• WHAT YOU SHOULD DO
Find "Request Free Mockup" and "as possible." in the records below. Copy the lines holding them and every line between, exactly, and no others.
____
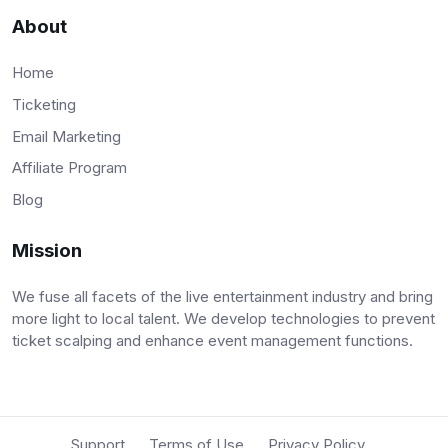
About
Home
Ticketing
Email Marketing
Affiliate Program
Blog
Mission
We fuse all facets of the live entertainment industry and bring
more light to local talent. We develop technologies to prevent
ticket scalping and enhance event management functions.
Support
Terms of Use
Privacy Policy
____
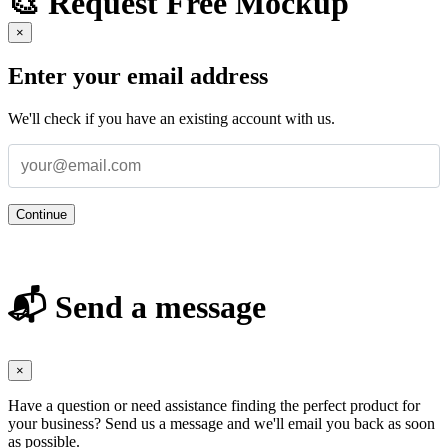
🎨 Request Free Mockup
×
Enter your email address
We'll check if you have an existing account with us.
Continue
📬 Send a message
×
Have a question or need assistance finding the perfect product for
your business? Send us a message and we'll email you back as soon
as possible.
____
• WRITTEN REPLY
🎨 Request Free Mockup
×
Enter your email address
We'll check if you have an existing account with us.
Continue
📬 Send a message
×
Have a question or need assistance finding the perfect product for
your business? Send us a message and we'll email you back as soon
as possible.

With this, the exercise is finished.